He refused.
That is the meaning of the word vayima’en, a word used twice in the story of Yosef in this parsha, once to describe a refusal by Yaakov Avinu, the second to describe one by Yosef.
Mourning his missing and presumed killed son for many days, the Torah recounts, Yaakov refused to be comforted (Beraishis 37:35): Vayima’en lihisnachem.
And then, when Yosef, serving as the second-in-command of the house of the Egyptian notable Potifar (ibid, 39:8), is seduced by his master’s wife, he refuses her: Vayima’en, again.
I haven’t been successful in tracking down the source of a suggestion I heard several years ago, but offer it all the same.
It was Yaakov’s refusal to accept that Yosef was no longer alive that enabled Yosef to refuse Mrs. Potifar’s blandishments. The first vayima’en gave power to the second one.
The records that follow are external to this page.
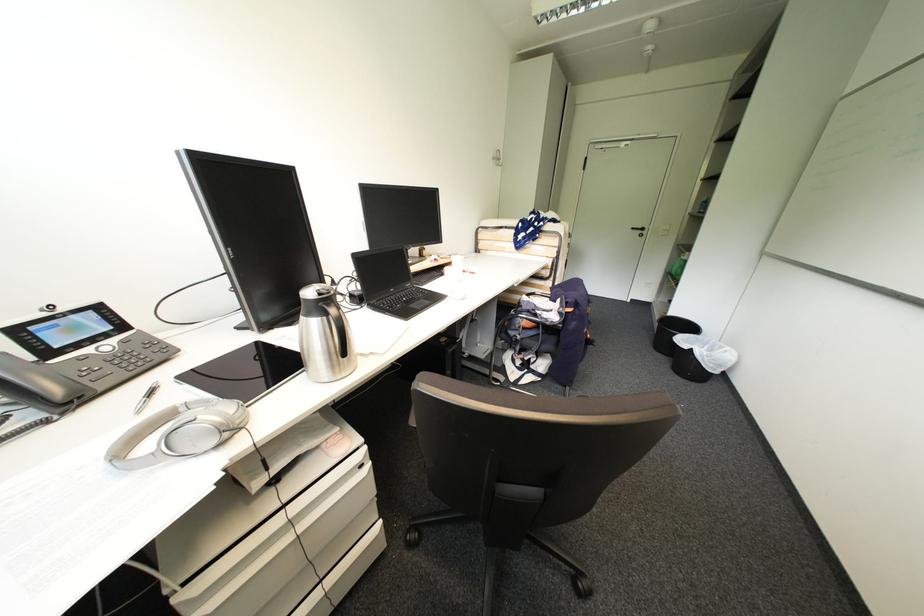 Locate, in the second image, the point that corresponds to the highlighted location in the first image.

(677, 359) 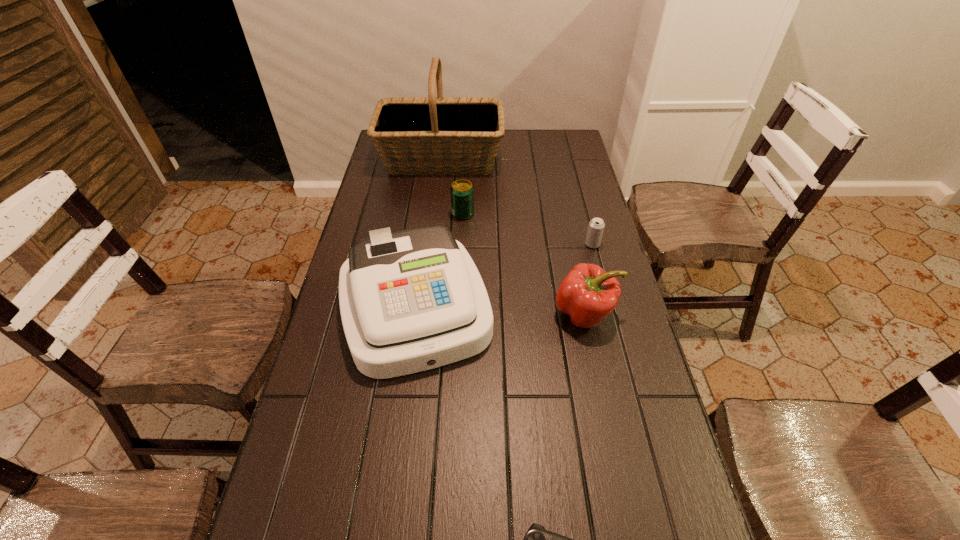 Where is `free region that satisfies the following two spatial constraints: 1. by the handle of the farthest object; 2. on the left side of the second shortest object`? free region that satisfies the following two spatial constraints: 1. by the handle of the farthest object; 2. on the left side of the second shortest object is located at coordinates (431, 244).

In order to click on vacant region that satisfies the following two spatial constraints: 1. on the back side of the right beer can; 2. by the handle of the farthest object in this screenshot , I will do `click(570, 160)`.

Locate an element on the screen. The width and height of the screenshot is (960, 540). free space that satisfies the following two spatial constraints: 1. by the handle of the farthest object; 2. on the left side of the taller beer can is located at coordinates (435, 214). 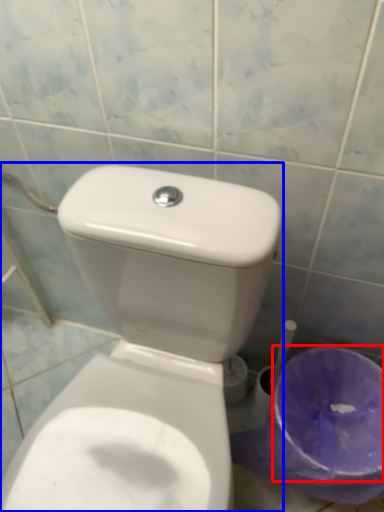 Question: Which point is further to the camera, potty (highlighted by a red box) or toilet (highlighted by a blue box)?

Choices:
 (A) potty
 (B) toilet

Answer: (A) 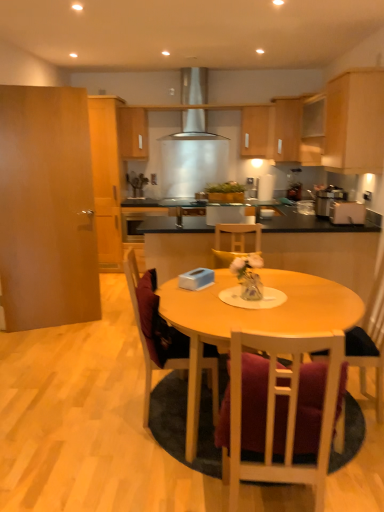 Where is `vacant space that is to the left of wooden chair at center, which is the 1th chair in left-to-right order`? vacant space that is to the left of wooden chair at center, which is the 1th chair in left-to-right order is located at coordinates (103, 419).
It was, in other words, the merit of Yaakov’s love for, and dedication to, his son that empowered that son to overcome a great moral challenge (which he came close to failing, hinted at by the wavering shalsheles with which his vayima’en is chanted).
The lesson being that when we refuse to give up on someone who seems hopelessly “gone” – in whatever way – our very refusal can serve as a spiritual merit for that person, a long-distance and unknown-to-him assistance to him in dealing with adversity.